Ey iman sahipleri! Hepiniz toptan barış içine girin. Şeytanın adımlarını izlemeyin. Çünkü o, sizin için apaçık bir düşmandır.
Size apaçık deliller geldikten sonra yine yan çizerseniz, şunu bilin ki Allah, tüm yüceliklerin, tüm hikmetlerin sahibidir.
Onlar, Allah'ın ve meleklerin buluttan gölgeler içinde kendilerine gelmesini ve işin bitirilmesini mi bekliyorlar? Bütün iş ve oluşlar sonunda Allah'a döndürülür.
Sor İsrailoğullarına, onlara nice açık ayet verdik. Kim Allah'ın nimetini, o kendisine geldikten sonra başka kılığa sokarsa kuşku duymasın ki, Allah'ın azabı pek zorludur.
(Yaşar Nuri ÖZTÜRK)
Ey inananlar, hepiniz birlikte islama (veya barışa) girin, şeytanın adımlarını izlemeyin, çünkü o size apaçık düşmandır.
Size açık açık deliller geldikten sonra yine (hak yoldan) kayarsanız, bilin ki Allah daima üstündür, hüküm ve hikmet sahibidir.
Onlar, ille buluttan gölgeler içinde Allah'ın ve meleklerin gelmesini ve işin bitirilmesini mi bekliyorlar? Halbuki bütün işler tekrar Allah'a döndürülüp götürülecektir.
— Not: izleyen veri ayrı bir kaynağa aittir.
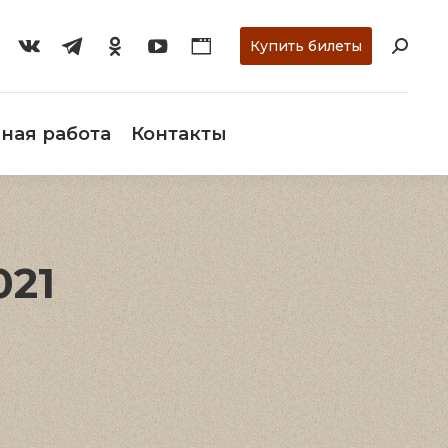
ти
О музее
Научная работа
Контакты
Купить билеты
ная работа
Контакты
021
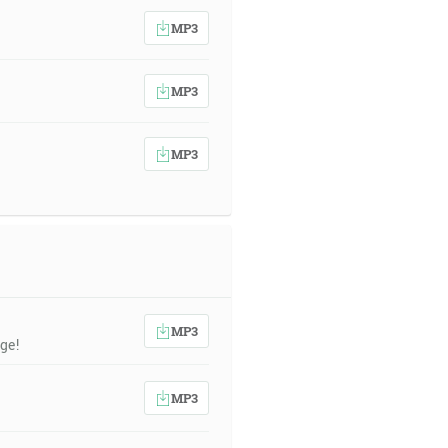
MP3
MP3
MP3
MP3
ge!
MP3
İsrail oğullarına sor; onlara nice açık ayetler verdik. Kim, Allah'ın kendisine gelen ni'metini değiştirirse bilsin ki, Allah'ın cezası çetindir.
(Süleyman Ateş)
Ey iman edenler! Hepiniz barış ve selamete girin de şeytanın adımlarına uymayın. Çünkü o sizin aranızı açan belli bir düşmandır.
Size bunca deliller geldikten sonra yine kayarsanız, iyi bilin ki, Allah çok güçlüdür, hüküm ve hikmet sahibidir.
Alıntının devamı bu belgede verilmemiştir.